These are human hearts we’re breaking when we call them disordered and abominations - …
OK, you said you want “gay Catholics” to speak up. Well, I don’t call myself gay, but I am a Catholic male who does struggle quite a bit with SSA, so here you go. Calling same-sex attraction, and especially homosexual activity disordered, is NOT grossly inappropriate, and the Church is NOT “breaking my heart” by calling the
actions and
inclinations (not the people themselves) disordered and abominations. It is simply the truth. I just don’t see the problem with calling sexual desires toward members of the same sex disordered. Come on, we as a society have been trying to change the mindset around this, but it will never change the fact that a woman and a man are sexually complementary, and that 2 men or 2 women are not sexually complementary. If we as a society were
truly loving, this language would not be such a problem, because the society wouldn’t see such a big gap between stating the truth and loving people - they would be able to realize that it is possible to be charitable while
gasp! still stating the truth (whether it sounds harsh or not).

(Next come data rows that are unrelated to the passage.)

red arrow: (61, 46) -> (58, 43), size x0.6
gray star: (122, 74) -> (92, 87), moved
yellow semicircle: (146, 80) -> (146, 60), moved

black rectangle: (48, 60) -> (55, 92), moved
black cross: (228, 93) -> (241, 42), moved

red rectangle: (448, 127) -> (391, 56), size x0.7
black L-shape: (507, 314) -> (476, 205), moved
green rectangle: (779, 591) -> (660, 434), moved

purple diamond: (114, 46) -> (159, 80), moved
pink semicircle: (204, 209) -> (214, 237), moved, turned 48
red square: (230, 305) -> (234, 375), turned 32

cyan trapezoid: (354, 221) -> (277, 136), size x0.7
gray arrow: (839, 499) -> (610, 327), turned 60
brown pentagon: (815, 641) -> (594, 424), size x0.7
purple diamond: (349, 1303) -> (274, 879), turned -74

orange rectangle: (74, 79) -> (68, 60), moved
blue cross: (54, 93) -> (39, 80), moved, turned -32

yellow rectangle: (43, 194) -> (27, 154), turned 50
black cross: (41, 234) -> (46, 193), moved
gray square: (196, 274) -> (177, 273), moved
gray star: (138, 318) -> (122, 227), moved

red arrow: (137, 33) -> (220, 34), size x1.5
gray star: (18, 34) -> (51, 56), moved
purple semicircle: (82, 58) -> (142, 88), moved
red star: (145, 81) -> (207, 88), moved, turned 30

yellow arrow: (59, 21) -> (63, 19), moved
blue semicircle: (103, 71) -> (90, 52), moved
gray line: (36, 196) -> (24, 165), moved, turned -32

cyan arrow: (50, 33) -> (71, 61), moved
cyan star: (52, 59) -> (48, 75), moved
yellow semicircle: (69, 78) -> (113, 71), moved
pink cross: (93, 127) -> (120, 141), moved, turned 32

Legalizing same-sex marriage, like the US did yesterday, and making same-sex attraction “normal” or “ordered”, is NOT the solution. It will only make things worse for these people. I have read a few comments about Courage and NARTH on here…I am not saying that SSA is only caused by a couple different things, but I am positive that SSA is caused by
something, and the solution for those with SSA is to find out that “something”, heal any wounds that need to be healed, fix any negative and/or harmful mindset that came from that “something”, and abandon themselves to Christ. I believe that if one does that, maybe they won’t develop OSA or even experience any decrease in SSA (although I think that has happened to many people), but they can be healed and live a fulfilling, chaste life.
I’m sorry, maybe I’m just totally different from anyone else who experiences SSA, but I’m really tired of those who promote gay marriage or whatever saying that “oh, having SSA is not a problem” or something to that effect - the truth is, SSA
is a problem and is not normal, and that’s something we have to deal with.
I’m all for recognizing the dignity of all human persons, and seeing Christ in everyone, including those who suffer with SSA. But there is a way to do that without in any way compromising the truth about the Church’s teachings regarding the desires being disordered and the actions being gravely wrong.